Centre for Disease Control (CDC) flu chief Nancy J. Cox, Ph.D, told reporters at a specially convened flu meeting this week that her organisation was committed to the development of a vaccine.
"It is very clear to us that flu virus can cause serious illness and death. This pandemic virus is no exception," she said. "It is very clear a vaccine should be developed. If we see a good clear immune response and no safety problems, we will proceed."
A simultaneous statement released by CDC said: "CDC has isolated the new H1N1 virus, made a candidate vaccine virus that can be used to create vaccine, and has provided this virus to industry so they can begin scaling up for production of a vaccine, if necessary."
It said the Centre was working closely with manufacturers to achieve the goal of an efficient vaccine to combat the pandemic.
However, the number of injections a person would need to guarantee immunity from the virus is uncertain as health officials say they fear multiple shots of the vaccine may overwhelm U.S. state health agencies.
Bloomberg quoted William Schaffner, an influenza expert at Vanderbilt University School of Medicine in Nashville, Tennessee, in an interview as saying health agencies would not cope with the nationwide multiple shot treatment.
"Public health departments are under-funded and will get fatigued," he said. "One shot probably gives you very little immunity, 10 to 20 percent at most."

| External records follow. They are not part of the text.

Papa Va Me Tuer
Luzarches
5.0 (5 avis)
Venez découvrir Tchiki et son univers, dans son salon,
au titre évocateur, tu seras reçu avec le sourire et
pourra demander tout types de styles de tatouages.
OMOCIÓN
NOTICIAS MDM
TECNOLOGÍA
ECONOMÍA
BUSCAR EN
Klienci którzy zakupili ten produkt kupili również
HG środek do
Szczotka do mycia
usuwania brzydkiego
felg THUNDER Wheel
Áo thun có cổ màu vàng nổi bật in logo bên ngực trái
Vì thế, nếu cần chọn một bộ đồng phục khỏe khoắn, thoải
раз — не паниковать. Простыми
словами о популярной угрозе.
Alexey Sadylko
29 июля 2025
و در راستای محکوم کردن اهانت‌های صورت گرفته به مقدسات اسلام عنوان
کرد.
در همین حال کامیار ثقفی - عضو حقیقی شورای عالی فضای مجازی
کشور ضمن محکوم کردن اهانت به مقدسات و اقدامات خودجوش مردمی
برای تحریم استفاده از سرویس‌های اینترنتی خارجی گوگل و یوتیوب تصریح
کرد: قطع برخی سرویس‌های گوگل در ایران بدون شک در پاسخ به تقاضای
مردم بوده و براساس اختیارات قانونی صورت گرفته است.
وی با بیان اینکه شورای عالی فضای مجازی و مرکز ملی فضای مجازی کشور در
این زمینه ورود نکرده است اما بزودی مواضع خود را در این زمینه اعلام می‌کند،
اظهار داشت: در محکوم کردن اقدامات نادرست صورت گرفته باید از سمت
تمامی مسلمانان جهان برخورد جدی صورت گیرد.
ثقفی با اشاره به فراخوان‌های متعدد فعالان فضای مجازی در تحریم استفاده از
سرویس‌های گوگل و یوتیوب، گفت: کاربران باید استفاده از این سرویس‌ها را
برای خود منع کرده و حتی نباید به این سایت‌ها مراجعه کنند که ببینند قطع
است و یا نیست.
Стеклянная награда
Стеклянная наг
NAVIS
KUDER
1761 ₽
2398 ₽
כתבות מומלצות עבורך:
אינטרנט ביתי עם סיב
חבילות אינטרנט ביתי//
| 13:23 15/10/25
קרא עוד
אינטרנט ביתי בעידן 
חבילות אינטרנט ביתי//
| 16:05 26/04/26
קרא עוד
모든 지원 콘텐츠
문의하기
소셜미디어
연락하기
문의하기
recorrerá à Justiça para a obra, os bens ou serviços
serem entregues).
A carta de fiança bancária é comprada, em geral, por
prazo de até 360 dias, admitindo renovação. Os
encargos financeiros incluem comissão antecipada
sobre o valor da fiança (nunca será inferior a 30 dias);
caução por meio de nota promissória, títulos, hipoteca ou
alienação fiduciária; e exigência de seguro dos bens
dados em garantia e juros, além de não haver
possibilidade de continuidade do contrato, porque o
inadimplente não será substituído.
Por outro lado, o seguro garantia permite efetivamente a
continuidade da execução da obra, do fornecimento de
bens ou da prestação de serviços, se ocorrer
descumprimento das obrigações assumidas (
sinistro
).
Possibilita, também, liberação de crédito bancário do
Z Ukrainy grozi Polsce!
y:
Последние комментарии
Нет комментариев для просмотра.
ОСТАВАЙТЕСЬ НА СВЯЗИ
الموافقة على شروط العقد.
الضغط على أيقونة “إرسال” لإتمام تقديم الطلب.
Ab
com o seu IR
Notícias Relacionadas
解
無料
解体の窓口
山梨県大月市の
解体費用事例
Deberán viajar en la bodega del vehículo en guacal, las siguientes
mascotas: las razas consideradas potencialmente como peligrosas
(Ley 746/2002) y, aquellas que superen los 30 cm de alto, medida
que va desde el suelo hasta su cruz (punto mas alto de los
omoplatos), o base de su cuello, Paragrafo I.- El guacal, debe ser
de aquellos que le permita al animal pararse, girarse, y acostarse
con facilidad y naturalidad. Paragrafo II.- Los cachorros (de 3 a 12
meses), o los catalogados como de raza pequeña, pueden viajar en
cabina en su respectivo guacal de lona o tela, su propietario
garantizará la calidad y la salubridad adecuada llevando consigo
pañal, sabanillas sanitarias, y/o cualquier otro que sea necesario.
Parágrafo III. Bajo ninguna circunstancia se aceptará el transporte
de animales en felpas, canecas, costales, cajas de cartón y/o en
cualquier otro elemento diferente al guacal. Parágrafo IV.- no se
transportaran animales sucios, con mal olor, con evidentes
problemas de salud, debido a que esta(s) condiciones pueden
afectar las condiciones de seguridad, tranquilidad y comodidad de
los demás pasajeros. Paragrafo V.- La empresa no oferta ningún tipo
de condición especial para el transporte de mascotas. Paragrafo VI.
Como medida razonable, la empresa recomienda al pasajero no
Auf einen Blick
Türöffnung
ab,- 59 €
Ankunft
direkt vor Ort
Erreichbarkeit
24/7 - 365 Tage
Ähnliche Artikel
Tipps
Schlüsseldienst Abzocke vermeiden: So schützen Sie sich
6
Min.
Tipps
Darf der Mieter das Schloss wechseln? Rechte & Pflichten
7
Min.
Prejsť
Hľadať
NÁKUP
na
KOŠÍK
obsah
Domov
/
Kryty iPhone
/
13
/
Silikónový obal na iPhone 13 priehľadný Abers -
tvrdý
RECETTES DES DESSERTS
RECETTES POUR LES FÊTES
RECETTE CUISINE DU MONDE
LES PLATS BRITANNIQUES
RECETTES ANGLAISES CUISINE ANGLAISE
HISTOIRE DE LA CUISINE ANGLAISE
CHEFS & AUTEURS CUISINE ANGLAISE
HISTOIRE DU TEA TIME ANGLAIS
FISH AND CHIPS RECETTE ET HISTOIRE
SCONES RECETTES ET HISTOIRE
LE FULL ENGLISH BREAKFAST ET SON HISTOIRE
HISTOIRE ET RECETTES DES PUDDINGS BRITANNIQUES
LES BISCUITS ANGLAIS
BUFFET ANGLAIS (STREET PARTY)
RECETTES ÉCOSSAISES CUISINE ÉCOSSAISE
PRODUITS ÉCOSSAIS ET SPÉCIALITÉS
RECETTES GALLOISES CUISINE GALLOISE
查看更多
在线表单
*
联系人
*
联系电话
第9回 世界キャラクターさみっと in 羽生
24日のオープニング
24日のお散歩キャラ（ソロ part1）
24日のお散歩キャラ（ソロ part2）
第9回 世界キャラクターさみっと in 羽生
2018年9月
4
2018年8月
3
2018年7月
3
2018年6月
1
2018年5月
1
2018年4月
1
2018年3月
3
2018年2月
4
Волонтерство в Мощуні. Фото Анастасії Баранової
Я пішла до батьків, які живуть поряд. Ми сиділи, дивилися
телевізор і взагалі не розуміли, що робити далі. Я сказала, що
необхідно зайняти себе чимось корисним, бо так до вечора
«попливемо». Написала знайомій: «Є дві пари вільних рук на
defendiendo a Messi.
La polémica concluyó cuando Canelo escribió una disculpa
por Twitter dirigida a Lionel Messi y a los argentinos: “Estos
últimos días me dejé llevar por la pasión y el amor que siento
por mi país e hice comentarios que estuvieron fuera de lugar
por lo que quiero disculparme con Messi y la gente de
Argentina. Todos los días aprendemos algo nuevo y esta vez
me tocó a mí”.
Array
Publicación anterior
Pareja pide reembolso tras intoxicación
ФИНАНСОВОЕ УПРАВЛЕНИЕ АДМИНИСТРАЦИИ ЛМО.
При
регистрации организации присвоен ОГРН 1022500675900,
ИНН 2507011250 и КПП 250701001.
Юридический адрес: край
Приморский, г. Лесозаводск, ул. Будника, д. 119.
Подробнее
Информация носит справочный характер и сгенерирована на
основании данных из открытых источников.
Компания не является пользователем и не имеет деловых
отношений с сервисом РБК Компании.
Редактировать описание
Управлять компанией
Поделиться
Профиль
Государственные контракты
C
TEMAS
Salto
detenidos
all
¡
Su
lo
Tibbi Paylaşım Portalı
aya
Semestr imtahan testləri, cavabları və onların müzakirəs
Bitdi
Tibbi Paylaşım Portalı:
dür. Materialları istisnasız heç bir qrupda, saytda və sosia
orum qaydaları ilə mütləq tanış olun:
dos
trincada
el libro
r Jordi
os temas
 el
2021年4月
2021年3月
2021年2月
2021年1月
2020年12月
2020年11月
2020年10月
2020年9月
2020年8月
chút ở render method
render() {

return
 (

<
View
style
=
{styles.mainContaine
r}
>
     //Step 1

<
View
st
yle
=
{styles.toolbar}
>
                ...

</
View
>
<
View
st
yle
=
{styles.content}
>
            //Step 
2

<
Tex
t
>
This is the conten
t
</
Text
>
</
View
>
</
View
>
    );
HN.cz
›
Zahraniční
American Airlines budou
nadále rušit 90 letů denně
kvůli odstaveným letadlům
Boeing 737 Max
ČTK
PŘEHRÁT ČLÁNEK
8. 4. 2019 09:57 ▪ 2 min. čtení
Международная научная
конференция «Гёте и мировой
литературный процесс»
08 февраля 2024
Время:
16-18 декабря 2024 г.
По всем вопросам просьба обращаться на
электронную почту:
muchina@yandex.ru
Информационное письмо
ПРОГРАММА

With U.S. health officials looking at a possible 600 million shots of the vaccine, the massive logistical problem of finding enough health workers to administer the injections and how side effects can be monitored has been questioned.
While committed to the development of a vaccine, health authorities are considering whether or not to discontinue making seasonal flu vaccine in favour of concentrating resources on H1N1.
Canada's The Gazette quotes Keiji Fukuda, assistant director-general of the World Health Organization, as saying: "Should we make the H1N1 vaccine, should we stop seasonal vaccine, should we be making both of them, what kind of combination might be reasonable?"
WHO is also monitoring the virus as it cuts through the southern hemisphere's flu season for signs that it may mutate -- much as the lethal Spanish flu did following World War One -- resulting in a more potent and deadly virus.
Though describing the virus as "unpredictable," Margaret Chan, director general of the World Health Organization, said in Moscow during the week that: "The virus is not mutating for the moment, it is stable."
U.S. health officials consider that over one million Americans have been infected by the virus and CDC Influenza Division epidemiologist Dr. Daniel Jernigan told reporters the virus continues to spread rapidly around the country, particularly in the Northeast.
He added that he expected "...(swine) flu activity [to] continue throughout the summer."